Figure 2. The linkage disequilibrium (LD) pattern for single-nucleotide polymorphisms in the IGFBP3 (A) and IGFBP4 (B) genes for case participants and control participants. The LD measures are indicated as the correlation coefficient (r2). The shades of gray indicate the magnitudes of the r2 value. Note that, on the basis of the definition in Gabriel et al,38 no LD block can be constructed in these 2 regions.
Mak JYY, Yap MKH, Fung WY, Ng PW, Yip SP. Association of IGF1 Gene Haplotypes With High Myopia in Chinese Adults. Arch Ophthalmol. 2012;130(2):209-216. doi:10.1001/archophthalmol.2011.365
Author Affiliations: Department of Health Technology and Informatics (Mss Mak and Fung, Mr Ng, and Dr Yip) and Centre for Myopia Research, School of Optometry (Dr Yap and Mr Ng), The Hong Kong Polytechnic University, Hong Kong Special Administrative Region.
Objective To investigate the association of high myopia with common single-nucleotide polymorphisms (SNPs) in the IGF1, IGFBP3, and IGFBP4 genes in a Chinese population.
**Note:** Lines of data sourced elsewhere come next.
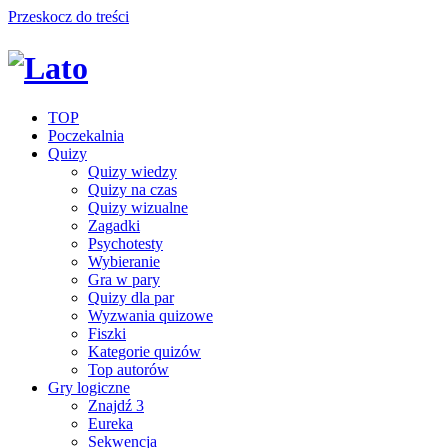
Przeskocz do treści
TOP
Poczekalnia
Quizy
Quizy wiedzy
Quizy na czas
Quizy wizualne
Zagadki
Psychotesty
Wybieranie
Gra w pary
Quizy dla par
Wyzwania quizowe
Fiszki
Kategorie quizów
Top autorów
Gry logiczne
Znajdź 3
Eureka
Sekwencja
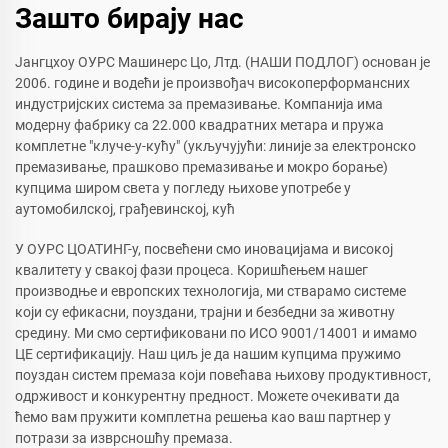
Зашто бирају нас
Јангцхоу ОУРС Машинерс Цо, Лтд. (НАШИ ПОДЛОГ) основан је
2006. године и водећи је произвођач високоперформансних
индустријских система за премазивање. Компанија има
модерну фабрику са 22.000 квадратних метара и пружа
комплетне "клуче-у-кућу" (укључујући: линије за електронско
премазивање, прашково премазивање и мокро борање)
купцима широм света у погледу њихове употребе у
аутомобилској, грађевинској, кућ
У ОУРС ЦОАТИНГ-у, посвећени смо иновацијама и високој
квалитету у свакој фази процеса. Коришћењем нашег
производње и европских технологија, ми стварамо системе
који су ефикасни, поуздани, трајни и безбедни за животну
средину. Ми смо сертификовани по ИСО 9001/14001 и имамо
ЦЕ сертификацију. Наш циљ је да нашим купцима пружимо
поуздан систем премаза који повећава њихову продуктивност,
одрживост и конкурентну предност. Можете очекивати да
ћемо вам пружити комплетна решења као ваш партнер у
потрази за изврсношћу премаза.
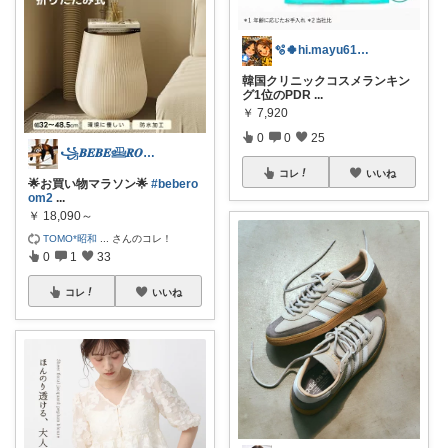
🫧🍀hi.mayu618🍀🫧
韓国クリニックコスメランキン
グ1位のPDR
...
￥
7,920
0
0
25
꧁𝑩𝑬𝑩𝑬𓊝𝑹𝑶𝑶𝑴꧂
コレ
いいね
🌟お買い物マラソン🌟
#bebero
om2
...
￥
18,090～
TOMO*昭和
...
さんのコレ！
0
1
33
コレ
いいね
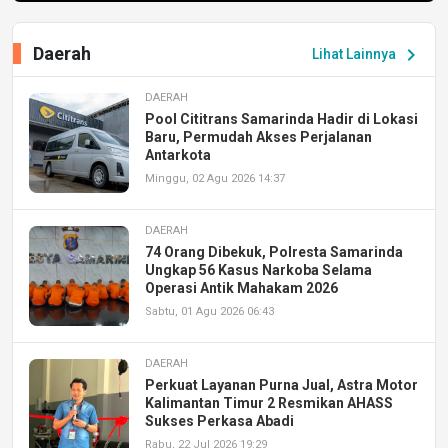
Daerah
chevron_right
Lihat Lainnya
DAERAH
Pool Cititrans Samarinda Hadir di Lokasi
Baru, Permudah Akses Perjalanan
Antarkota
Minggu, 02 Agu 2026 14:37
DAERAH
74 Orang Dibekuk, Polresta Samarinda
Ungkap 56 Kasus Narkoba Selama
Operasi Antik Mahakam 2026
Sabtu, 01 Agu 2026 06:43
DAERAH
Perkuat Layanan Purna Jual, Astra Motor
Kalimantan Timur 2 Resmikan AHASS
Sukses Perkasa Abadi
Rabu, 22 Jul 2026 19:29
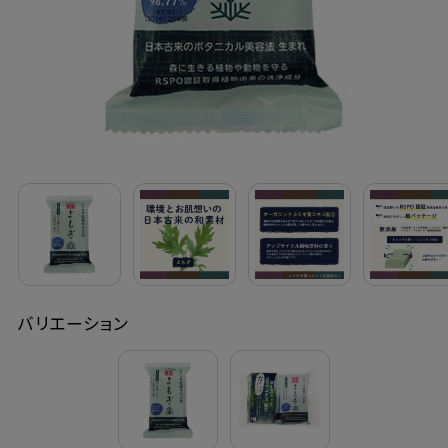
定期購入
お問い合わせ
ペリカン石鹸について
ご利用案内
よくあるご質問
バリエーション
会員登録でお得
NEWS一覧
利用規約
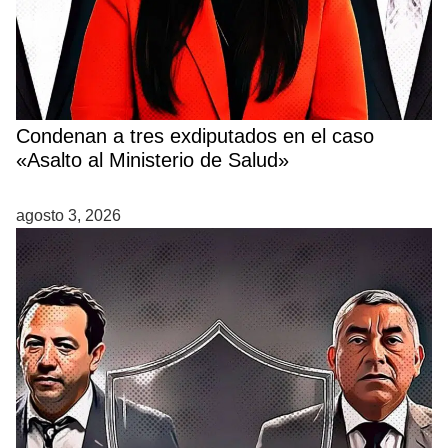
Condenan a tres exdiputados en el caso
«Asalto al Ministerio de Salud»
agosto 3, 2026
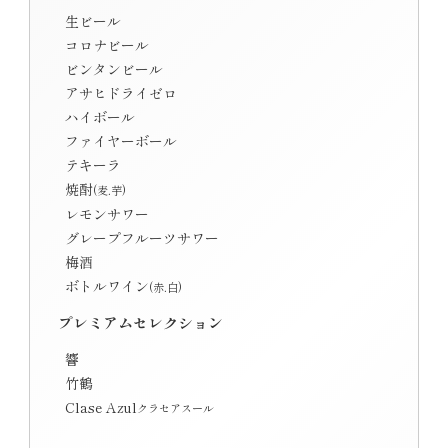
生ビール
コロナビール
ビンタンビール
アサヒドライゼロ
ハイボール
ファイヤーボール
テキーラ
焼酎
(麦.芋)
レモンサワー
グレープフルーツサワー
梅酒
ボトルワイン
(赤.白)
プレミアムセレクション
響
竹鶴
Clase Azul
クラセアスール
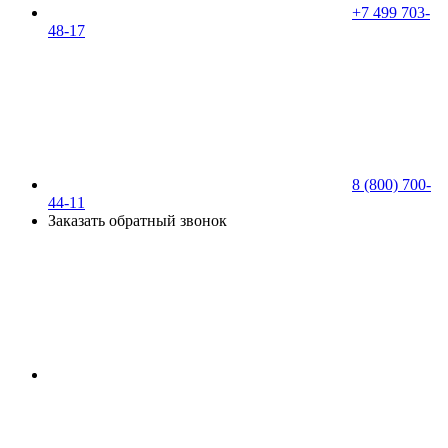
+7 499 703-
48-17
8 (800) 700-
44-11
Заказать обратный звонок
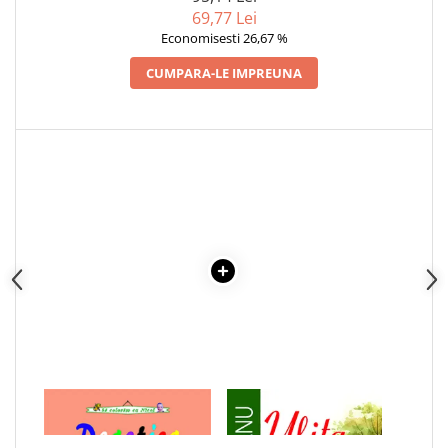
Articole Birotica
69,77 Lei
Economisesti 26,67 %
Accesorii Arhivare
Calculator
CUMPARA-LE IMPREUNA
Hartie si Accesorii
Instrumente de scris
Organizare si Arhivare
Seturi birotica
Articole scolare
Arta
Caiete si Carnetele scolare
Coperti, Mape, Etichete
Ghiozdane si Penare scolare
Instrumente de scris
Instrumente si Truse Geometrie
Seturi scolare
1 x DEGETICA - CARTE DE
1 x ULITA COPILARIEI
Calculator
COLORAT
Consumabile & Accesorii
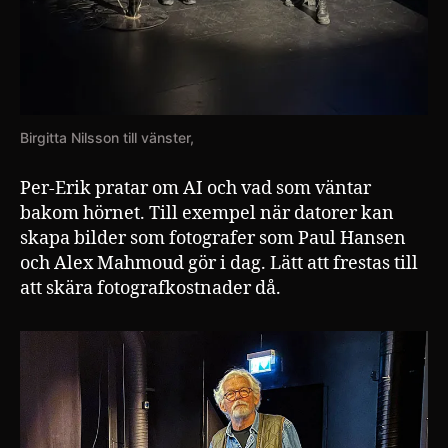
Birgitta Nilsson till vänster,
Per-Erik pratar om AI och vad som väntar
bakom hörnet. Till exempel när datorer kan
skapa bilder som fotografer som Paul Hansen
och Alex Mahmoud gör i dag. Lätt att frestas till
att skära fotografkostnader då.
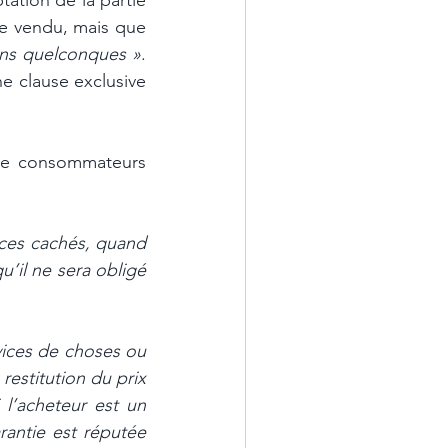
tation de la partie 
e vendu, mais que 
ons quelconques »
. 
e clause exclusive 
 de consommateurs 
ices cachés, quand 
’il ne sera obligé 
vices de choses ou 
restitution du prix 
l’acheteur est un 
rantie est réputée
Methods For our case-control study, we recruited 600 unrelated participants: 300 case participants with high myopia (−8.00 diopters or less) and 300 emmetropic controls (within ±1.00 diopter). Twenty-one tag SNPs were selected from these candidate genes and were genotyped. Genotype data were analyzed by logistic regression. Multiple comparisons were corrected by running 15 000 permutations of case-control status.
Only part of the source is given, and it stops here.